Friday, January 3, 2025

At the end of the Pacific War, during the Battle of Manila, the capital of the Philippines, the bodies of a small boy and a woman were found lying in the ruins of Intramuros, having been massacred by the Japanese army.

   At the end of the Pacific War, during the Battle of Manila, the capital of the Philippines, the body of a small boy who had been massacred by the Japanese army was lying in the ruins of Intramuros. There was also the body of another woman nearby. Intramuros is a historic walled area in the city of Manila, covering 67 square kilometers.

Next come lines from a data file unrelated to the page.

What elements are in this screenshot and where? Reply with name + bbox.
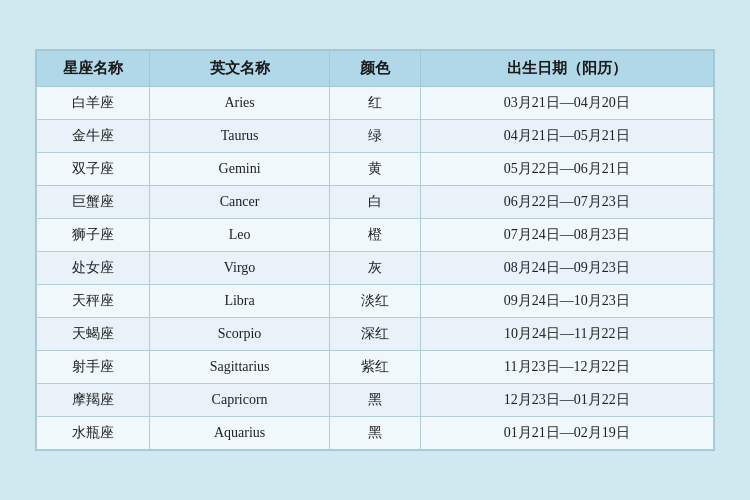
cell-chinese: 射手座 (37, 351, 150, 384)
cell-chinese: 金牛座 (37, 120, 150, 153)
table-row: 处女座Virgo灰08月24日—09月23日 (37, 252, 714, 285)
table-row: 水瓶座Aquarius黑01月21日—02月19日 (37, 417, 714, 450)
cell-english: Scorpio (149, 318, 330, 351)
cell-english: Capricorn (149, 384, 330, 417)
table-row: 狮子座Leo橙07月24日—08月23日 (37, 219, 714, 252)
cell-color: 白 (330, 186, 420, 219)
cell-chinese: 白羊座 (37, 87, 150, 120)
cell-date: 08月24日—09月23日 (420, 252, 713, 285)
table-row: 巨蟹座Cancer白06月22日—07月23日 (37, 186, 714, 219)
cell-date: 10月24日—11月22日 (420, 318, 713, 351)
table-row: 射手座Sagittarius紫红11月23日—12月22日 (37, 351, 714, 384)
cell-date: 07月24日—08月23日 (420, 219, 713, 252)
cell-english: Aquarius (149, 417, 330, 450)
cell-english: Aries (149, 87, 330, 120)
cell-date: 03月21日—04月20日 (420, 87, 713, 120)
cell-chinese: 处女座 (37, 252, 150, 285)
cell-chinese: 天秤座 (37, 285, 150, 318)
cell-chinese: 狮子座 (37, 219, 150, 252)
table-body: 白羊座Aries红03月21日—04月20日金牛座Taurus绿04月21日—0… (37, 87, 714, 450)
cell-english: Sagittarius (149, 351, 330, 384)
cell-color: 绿 (330, 120, 420, 153)
header-chinese: 星座名称 (37, 51, 150, 87)
cell-color: 橙 (330, 219, 420, 252)
header-color: 颜色 (330, 51, 420, 87)
cell-chinese: 双子座 (37, 153, 150, 186)
cell-chinese: 天蝎座 (37, 318, 150, 351)
header-date: 出生日期（阳历） (420, 51, 713, 87)
cell-date: 11月23日—12月22日 (420, 351, 713, 384)
cell-date: 05月22日—06月21日 (420, 153, 713, 186)
table-row: 双子座Gemini黄05月22日—06月21日 (37, 153, 714, 186)
cell-english: Cancer (149, 186, 330, 219)
cell-date: 09月24日—10月23日 (420, 285, 713, 318)
cell-color: 紫红 (330, 351, 420, 384)
cell-english: Taurus (149, 120, 330, 153)
cell-english: Gemini (149, 153, 330, 186)
table-row: 白羊座Aries红03月21日—04月20日 (37, 87, 714, 120)
cell-english: Libra (149, 285, 330, 318)
table-row: 天秤座Libra淡红09月24日—10月23日 (37, 285, 714, 318)
cell-date: 01月21日—02月19日 (420, 417, 713, 450)
cell-chinese: 水瓶座 (37, 417, 150, 450)
cell-color: 黑 (330, 384, 420, 417)
cell-chinese: 巨蟹座 (37, 186, 150, 219)
cell-english: Virgo (149, 252, 330, 285)
table-row: 金牛座Taurus绿04月21日—05月21日 (37, 120, 714, 153)
table-header-row: 星座名称 英文名称 颜色 出生日期（阳历） (37, 51, 714, 87)
zodiac-table-container: 星座名称 英文名称 颜色 出生日期（阳历） 白羊座Aries红03月21日—04… (35, 49, 715, 451)
cell-color: 红 (330, 87, 420, 120)
table-row: 摩羯座Capricorn黑12月23日—01月22日 (37, 384, 714, 417)
cell-chinese: 摩羯座 (37, 384, 150, 417)
cell-color: 黄 (330, 153, 420, 186)
cell-color: 黑 (330, 417, 420, 450)
cell-date: 12月23日—01月22日 (420, 384, 713, 417)
cell-english: Leo (149, 219, 330, 252)
table-row: 天蝎座Scorpio深红10月24日—11月22日 (37, 318, 714, 351)
header-english: 英文名称 (149, 51, 330, 87)
cell-date: 06月22日—07月23日 (420, 186, 713, 219)
cell-color: 灰 (330, 252, 420, 285)
zodiac-table: 星座名称 英文名称 颜色 出生日期（阳历） 白羊座Aries红03月21日—04… (36, 50, 714, 450)
cell-date: 04月21日—05月21日 (420, 120, 713, 153)
cell-color: 淡红 (330, 285, 420, 318)
cell-color: 深红 (330, 318, 420, 351)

  In January 1945, when the American troops returned to the Philippines, the battle to liberate Manila began. The Japanese troops were pushed back and eventually retreated to within the walls of Intramuros. The American troops heavily bombarded the walled city of Manila, and more than 16,665 Japanese soldiers died within Intramuros. Two of Intramuros' eight gates were heavily damaged by American tanks. The bombing destroyed and pulverized most of Intramuros. In the Battle of Manila, more than 100,000 Filipino men, women and children died between February 3 and March 3, 1945.

  The attack on Intramuros began on the morning of February 23 with a bombardment of 140 guns, after which 148 units of the American army attacked, breaching the walls between Quezon and Parián gates, while 129 units crossed the Pasig River and attacked the area around the Government Mint. The battle for Intramuros continued until February 26. On February 23, the Japanese army killed most of the men in a group of about 3,000 civilians who had been taken hostage. Colonel Noguchi's soldiers and sailors killed 1,000 men and women.

  On March 4, the Americans secured Intramuros and Manila was officially liberated. In this battle, 1,010 American soldiers were killed and 5,565 were wounded. At least 100,000 Filipino civilians were killed in both the deliberate Manila massacre by the Japanese army and the shelling and bombing by the Japanese and American forces. Of the 17,000 Japanese soldiers who took part in the Battle of Manila, 16,000 were killed in action.



Thursday, January 2, 2025

On April 15th 1994, genocide broke out in the village of Nyarubue in Rwanda. The bodies of Tutsis massacred by Hutu militias were scattered around the Nyamata Catholic Church.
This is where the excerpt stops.